While I’m pleased to see Peyton Manning catching serious grief for his advertising work, today’s game also serves as an unwelcome reminder that Ian Michael Black is still whoring whatever little talent he’s got on behalf of
potassium benzoate pushers.
If you’re one of the 10 people that saw Steve Buscemi’s “Animal Factory”, I don’t have to sell you on the casting of Tom Arnold as a high school swim coach.
Just once, can we please have a major sporting event without one Big & Rich sighting? Other than the NHL All-Star Game, I mean.
David Spade playing the part of a lothario type in 2007 is just plain stupid. David Spade wearing a ziploc bag in public, however, is kind of funny, though probably not enough to base an entire situation comedy around.

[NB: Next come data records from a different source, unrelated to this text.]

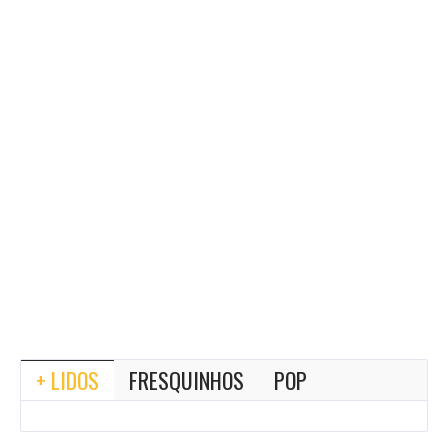
+ LIDOS
FRESQUINHOS
POP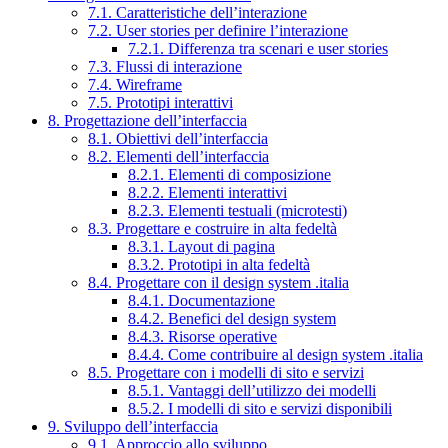
7.1. Caratteristiche dell’interazione
7.2. User stories per definire l’interazione
7.2.1. Differenza tra scenari e user stories
7.3. Flussi di interazione
7.4. Wireframe
7.5. Prototipi interattivi
8. Progettazione dell’interfaccia
8.1. Obiettivi dell’interfaccia
8.2. Elementi dell’interfaccia
8.2.1. Elementi di composizione
8.2.2. Elementi interattivi
8.2.3. Elementi testuali (microtesti)
8.3. Progettare e costruire in alta fedeltà
8.3.1. Layout di pagina
8.3.2. Prototipi in alta fedeltà
8.4. Progettare con il design system .italia
8.4.1. Documentazione
8.4.2. Benefici del design system
8.4.3. Risorse operative
8.4.4. Come contribuire al design system .italia
8.5. Progettare con i modelli di sito e servizi
8.5.1. Vantaggi dell’utilizzo dei modelli
8.5.2. I modelli di sito e servizi disponibili
9. Sviluppo dell’interfaccia
9.1. Approccio allo sviluppo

I’m pretty sure I won’t be purchasing a Garmin GPS system anytime soon, but I was very happy to see Royston Vasey’s Creme Brulee’ making their long awaited comeback on behalf of the firm.
(Les McQueen, after getting bad directions to the Garmin shoot)
I hate people who like Super Bowl commercials. There hasn’t been a funny/good/tolerable ad in many years. During breaks, I was watching Puppy Bowl III and the Kitty Half-Time Show on Animal Planet. It kicked the ass of whichever commercial decided that it would be really original to use the theme from 2001: A Space Odyssey.